Diese Forderung ist mit der vorgenannten aufs engste verknüpft, denn wenn unterschiedliche Standpunkte unter den Tisch fallen, Optionen unterschlagen werden, Alternativen unerörtert bleiben, ist der Weg zur Indoktrination beschritten. Zu fragen ist, ob der Lehrer nicht sogar eine Korrekturfunktion haben sollte, d. h. ob er nicht solche Standpunkte und Alternativen besonders herausarbeiten muss, die den Schülern (und anderen Teilnehmern politischer Bildungsveranstaltungen) von ihrer jeweiligen politischen und sozialen Herkunft her fremd sind.

Bei der Konstatierung dieses zweiten Grundprinzips wird deutlich, warum der persönliche Standpunkt des Lehrers, seine wissenschaftstheoretische Herkunft und seine politische Meinung verhältnismäßig uninteressant werden. Um ein bereits genanntes Beispiel erneut aufzugreifen: Sein Demokratieverständnis stellt kein Problem dar, denn auch dem entgegenstehende andere Ansichten kommen ja zum Zuge.

3. Der Schüler muss in die Lage versetzt werden, eine politische Situation und seine eigene Interessenlage zu analysieren,

sowie nach Mitteln und Wegen zu suchen, die vorgefundene politische Lage im Sinne seiner Interessen zu beeinflussen. Eine solche Zielsetzung schließt in sehr starkem Maße die Betonung operationaler Fähigkeiten ein, was eine logische Konsequenz aus den beiden vorgenannten Prinzipien ist. Der in diesem Zusammenhang gelegentlich erhobene Vorwurf einer „Rückkehr zur Formalität“, um die eigenen Inhalte nicht korrigieren zu müssen, trifft insofern nicht, als es hier nicht um die Suche nach einem Maximal-, sondern nach einem Minimalkonsens geht.

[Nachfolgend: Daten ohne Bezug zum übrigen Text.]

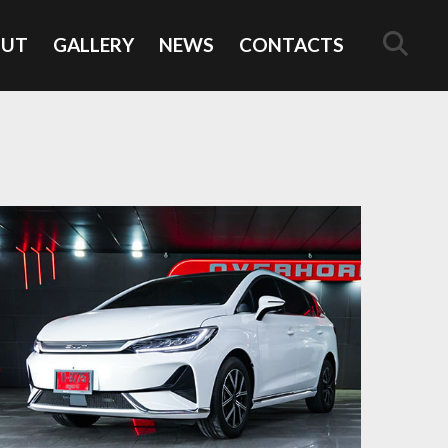
OUT
GALLERY
NEWS
CONTACTS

Quelle: Bundeszentrale für politische Bildung

Das hat der Beutelsbacher Konsens damit zu tun

Demokratiebildung ist zentraler Bestandteil des staatlichen Bildungs- und Erziehungsauftrags der Schule. Die Landesschulgesetze beschreiben die Ziele. Lehrkräfte sollen demokratische Werte wie Würde und Gleichheit aller Menschen, Freiheit, Gerechtigkeit und Solidarität vermitteln.

Wenn es in der Schule um politische Bildung geht, müssen sich Lehrkräfte nicht neutral verhalten. Es ist wichtig, verschiedene Blickwinkel zu beleuchten. Lehrkräfte sollen auf Basis des Grundgesetzes eine klare Haltung gegen Rechtsextremismus, Antisemitismus, Gewaltverherrlichung und menschenverachtende Aussagen zeigen.

Oft fällt das Stichwort ’Beutelsbacher Konsens’. Er ist ein in den 1970er-Jahren formulierter Minimalkonsens für den Politikunterricht in Deutschland. Er darf nicht mit dem parteipolitischen Neutralitätsgebot des Staates verwechselt werden. Der Konsens formuliert drei zentrale didaktische Prinzipien politischer Bildung: das Überwältigungs- bzw. Indoktrinationsverbot, das Kontroversitätsgebot sowie das Ziel, dass Schüler*innen zur politischen Teilhabe befähigt werden sollen. Lehrkräfte dürfen ihre eigene politische Meinung ausdrücken, diese aber nicht als allgemeingültig darstellen. Kontroverse Themen müssen multiperspektivisch behandelt werden.